Hepatitis D infection involves a defective viral agent that causes symptoms only in association with hepatitis B infection.
Causes, incidence, and risk factors
Hepatitis D virus may increase the severity of an acute hepatitis B infection, aggravate previously existing hepatitis B liver disease , or cause symptoms in previously asymptomatic hepatitis B carriers. Hepatitis D infects about 15 million people worldwide, occuring in 5% of people with hepatitis B. Risk factors include the following:
Previous hepatitis B infection Being a carrier of hepatitis B Receiving many blood transfusions Intravenous drug abuse
Treatment
Treatment is the same as for hepatitis B .
Expectations (prognosis)
Expectations are similar to those of acute hepatitis B. The acute illness usually subsides over 2 to 3 weeks, and the liver enzyme levels return to baseline within 16 weeks. About 10% of people infected may develop chronic hepatitis.
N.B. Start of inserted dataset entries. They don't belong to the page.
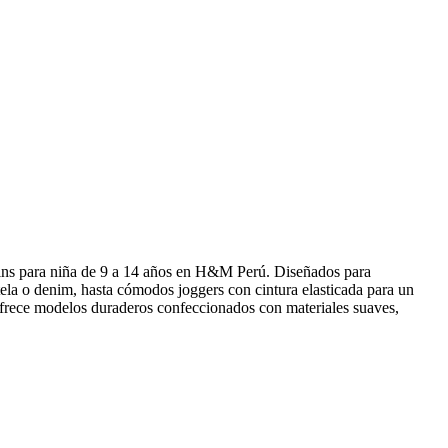
ggins para niña de 9 a 14 años en H&M Perú. Diseñados para
tela o denim, hasta cómodos joggers con cintura elasticada para un
 ofrece modelos duraderos confeccionados con materiales suaves,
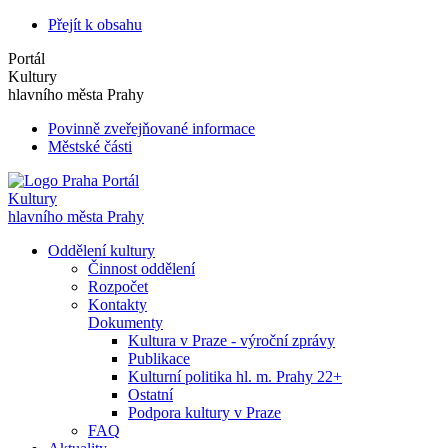
Přejít k obsahu
Portál
Kultury
hlavního města Prahy
Povinně zveřejňované informace
Městské části
Portál
Kultury
hlavního města Prahy
Oddělení kultury
Činnost oddělení
Rozpočet
Kontakty
Dokumenty
Kultura v Praze - výroční zprávy
Publikace
Kulturní politika hl. m. Prahy 22+
Ostatní
Podpora kultury v Praze
FAQ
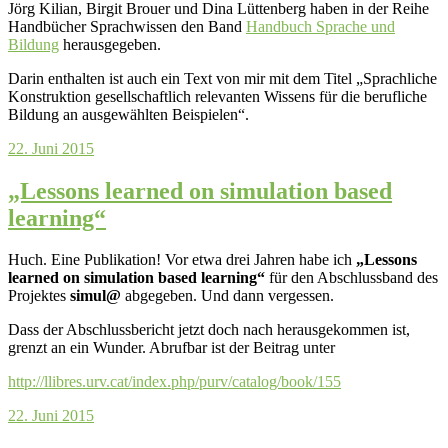
Jörg Kilian, Birgit Brouer und Dina Lüttenberg haben in der Reihe
Handbücher Sprachwissen den Band
Handbuch Sprache und
Bildung
herausgegeben.
Darin enthalten ist auch ein Text von mir mit dem Titel „Sprachliche
Konstruktion gesellschaftlich relevanten Wissens für die berufliche
Bildung an ausgewählten Beispielen“.
22. Juni 2015
„Lessons learned on simulation based
learning“
Huch. Eine Publikation! Vor etwa drei Jahren habe ich
„Lessons
learned on simulation based learning“
für den Abschlussband des
Projektes
simul@
abgegeben. Und dann vergessen.
Dass der Abschlussbericht jetzt doch nach herausgekommen ist,
grenzt an ein Wunder. Abrufbar ist der Beitrag unter
http://llibres.urv.cat/index.php/purv/catalog/book/155
22. Juni 2015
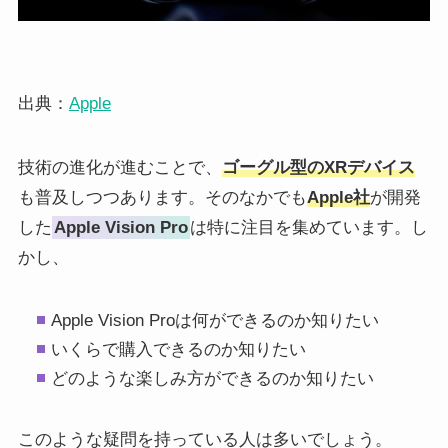
出典：
Apple
技術の進化が進むことで、
ゴーグル型のXRデバイス
も普及しつつあります。そのなかでも
Apple社
が開発
した
Apple Vision Pro
は特に注目を集めています。し
かし、
Apple Vision Proは何ができるのか知りたい
いくらで購入できるのか知りたい
どのような楽しみ方ができるのか知りたい
このような疑問を持っている人は多いでしょう。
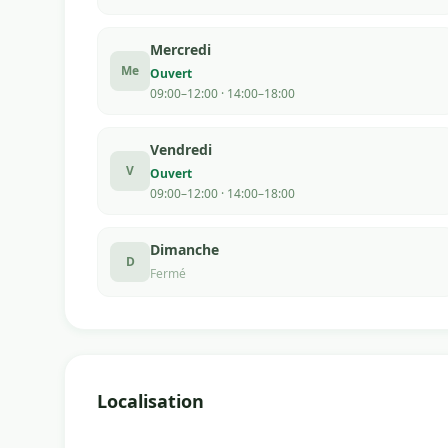
Mercredi
Me
Ouvert
09:00–12:00 · 14:00–18:00
Vendredi
V
Ouvert
09:00–12:00 · 14:00–18:00
Dimanche
D
Fermé
Localisation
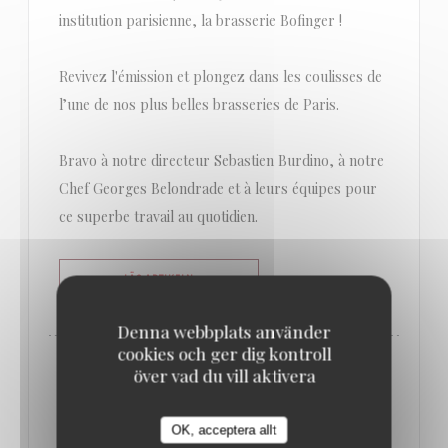
institution parisienne, la brasserie Bofinger !
Revivez l'émission et plongez dans les coulisses de
l’une de nos plus belles brasseries de Paris.
Bravo à notre directeur Sebastien Burdino, à notre
Chef Georges Belondrade et à leurs équipes pour
ce superbe travail au quotidien.
((ÖPPNAS I ETT NYTT FÖNSTER))
LÄS ARTIKELN
Denna webbplats använder
cookies och ger dig kontroll
över vad du vill aktivera
OK, acceptera allt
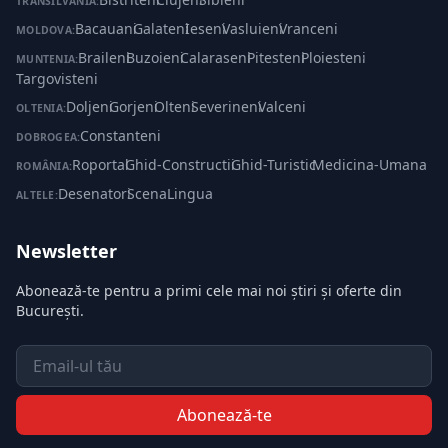
TRANSILVANIA:
Bacauani
·
Galateni
·
Ieseni
·
Vasluieni
·
Vranceni
MOLDOVA:
Braileni
·
Buzoieni
·
Calaraseni
·
Pitesteni
·
Ploiesteni
·
MUNTENIA:
Targovisteni
Doljeni
·
Gorjeni
·
Olteni
·
Severineni
·
Valceni
OLTENIA:
Constanteni
DOBROGEA:
Roportal
·
Ghid-Constructii
·
Ghid-Turistic
·
Medicina-Umana
ROMÂNIA:
Desenatori
·
ScenaLingua
ALTELE:
Newsletter
Abonează-te pentru a primi cele mai noi știri și oferte din
București.
Email
Abonează-te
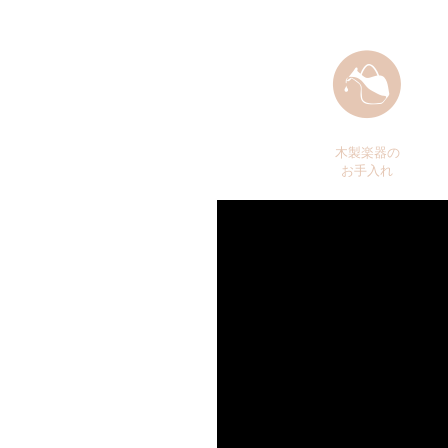
木製楽器の
お手入れ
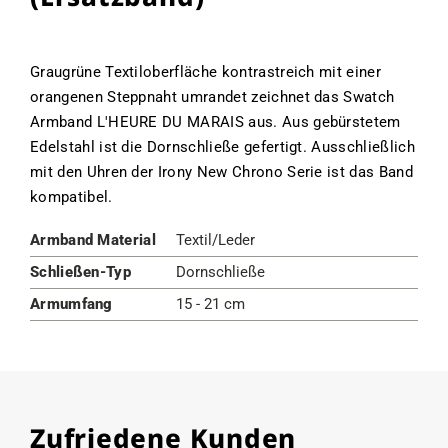
Graugrüne Textiloberfläche kontrastreich mit einer
orangenen Steppnaht umrandet zeichnet das Swatch
Armband L'HEURE DU MARAIS aus. Aus gebürstetem
Edelstahl ist die Dornschließe gefertigt. Ausschließlich
mit den Uhren der Irony New Chrono Serie ist das Band
kompatibel.
Armband Material
Textil/Leder
Schließen-Typ
Dornschließe
Armumfang
15 - 21 cm
Zufriedene Kunden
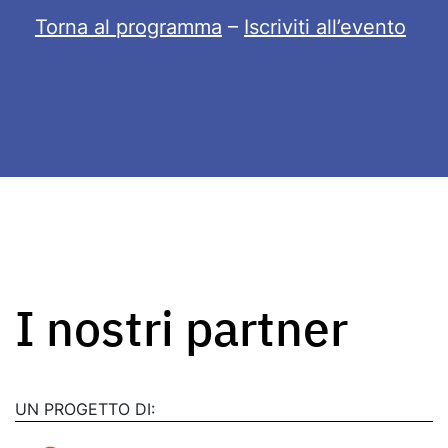
Torna al programma
–
Iscriviti all’evento
I nostri partner
UN PROGETTO DI:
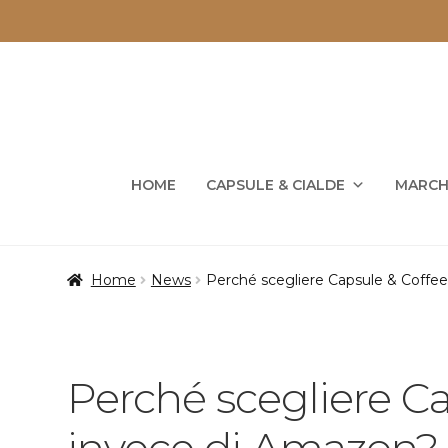
Vai
Vai
alla
al
navigazione
contenuto
HOME
CAPSULE & CIALDE
MARCH
Home
News
Perché scegliere Capsule & Coffee 
Perché scegliere C
invece di Amazon? 4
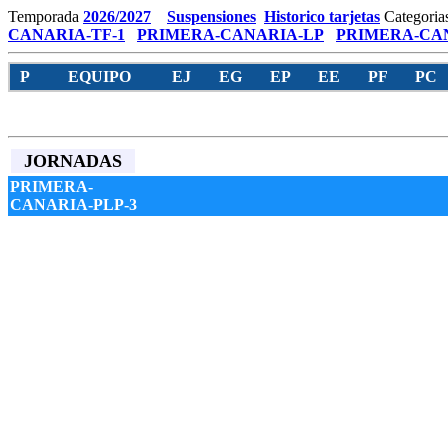
Temporada
2026/2027
Suspensiones
Historico tarjetas
Categoria
CANARIA-TF-1
PRIMERA-CANARIA-LP
PRIMERA-CAN
P
EQUIPO
EJ
EG
EP
EE
PF
PC
JORNADAS
PRIMERA-
CANARIA-PLP-3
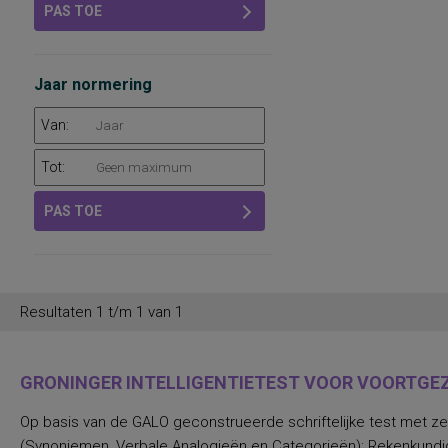
PAS TOE
Jaar normering
Van:
Tot:
PAS TOE
Resultaten 1 t/m 1 van 1
GRONINGER INTELLIGENTIETEST VOOR VOORTGEZE
Op basis van de GALO geconstrueerde schriftelijke test met zev
(Synoniemen, Verbale Analogieën en Categorieën); Rekenkundige I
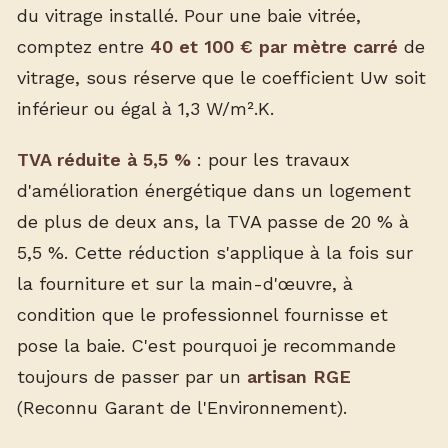
du vitrage installé. Pour une baie vitrée,
comptez entre
40 et 100 € par mètre carré
de
vitrage, sous réserve que le coefficient Uw soit
inférieur ou égal à 1,3 W/m².K.
TVA réduite à 5,5 %
: pour les travaux
d'amélioration énergétique dans un logement
de plus de deux ans, la TVA passe de 20 % à
5,5 %. Cette réduction s'applique à la fois sur
la fourniture et sur la main-d'œuvre, à
condition que le professionnel fournisse et
pose la baie. C'est pourquoi je recommande
toujours de passer par un
artisan RGE
(Reconnu Garant de l'Environnement).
Calling your health care provider
Call for an appointment with your health care provider if symptoms of hepatitis B occur.
Prevention
Prompt recognition and treatment of hepatitis B infection can help prevent hepatitis D. Avoid intravenous drug abuse. If IV drugs are used, avoid sharing needles. There is a vaccine available to prevent hepatitis B and should be considered by people who are at risk due to IV drug use, exposure to blood products, or sexual behaviors.